Copper, a former lobbyist for Sheldon Adelson’s Coalition to Stop Internet Gambling (CSIG), is the sticking point in determining Sessions’ ability to be impartial in the matter, which currently allows states to decide for themselves whether or not to offer internet gaming to state residents, excepting sports betting.
Earlier this month, AG Sessions hired his longtime friend, the attorney Charles Cooper, to represent him as his lawyer throughout the investigation into alleged Russian meddling in the presidential election. Sessions has allegedly failed to disclose meetings between himself and several Russian officials that occurred during the election process, and Congress is now reviewing the matter.
Although he says it’s now all done, Cooper admits he briefly worked on behalf of CSIG, which hired him in May to lobby DOJ officials for the cause.
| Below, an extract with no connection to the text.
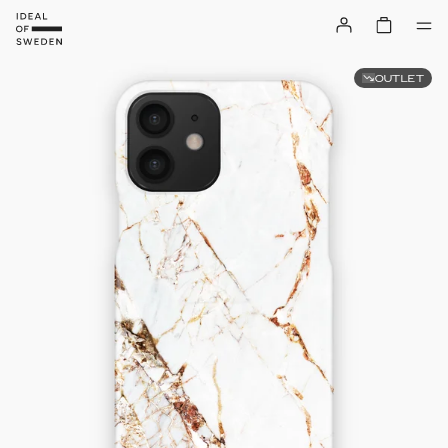
OUTLET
It’s a move that may have backfired spectacularly for CSIG, which saw Sessions as potentially a key ally in its fight for prohibition.
Now the AG has been forced to recuse himself from all discussions surrounding the legality of online gaming, according to DOJ spokesperson Sarah Isgur Flores.
Session’s Apparent Sympathies
CSIG, through the so-far-not-very-embraced Restoration of America’s Wire Act (RAWA), wants the Department of Justice to overturn a 2011 opinion issued under the Obama administration, which stated the 1961 Wire Act forbade only sports betting over the internet, but not casino games or poker.
This clarification paved the way for New Jersey, Nevada, and Delaware to legalize and regulate online gaming within their borders, and for other states like California and Pennsylvania to battle out whether to join the fray or not.
During his confirmation hearings earlier this year, Session’s revealed sympathy for the CSIG cause, professing himself to have been stunned by the 2011 opinion and suggesting he would review it.
“I would revisit it and I would make a decision about it based on careful study, and I haven’t gone that far to give you an opinion today,” he said at that time.
CSIG’s Latest Gambit
RAWA is an unpopular piece of legislation in Washington, largely because of its disregard for states’ rights. Having failed to gain traction in Congress, its supporters are now trying to sneak it through, reworded and slightly disguised, and attached to larger legislation.
In late June, Representative Charlie Dent (R-PA) attempted to insert RAWA-like language into the enormous, 1,000-page-plus spending bill that Congress must pass before the end of September. He and his cohort in the upper house, Senator Lindsey Graham (R-SC), tried to pull the same action last year, but were thwarted in the House.
With little appetite for RAWA in Congress, CSIG had hoped that Sessions, the man with the potential power to change the 2011 opinion, might oblige them. But as of now, if there is to be a DOJ review of the Wire Act at all, Sessions will not be partaking.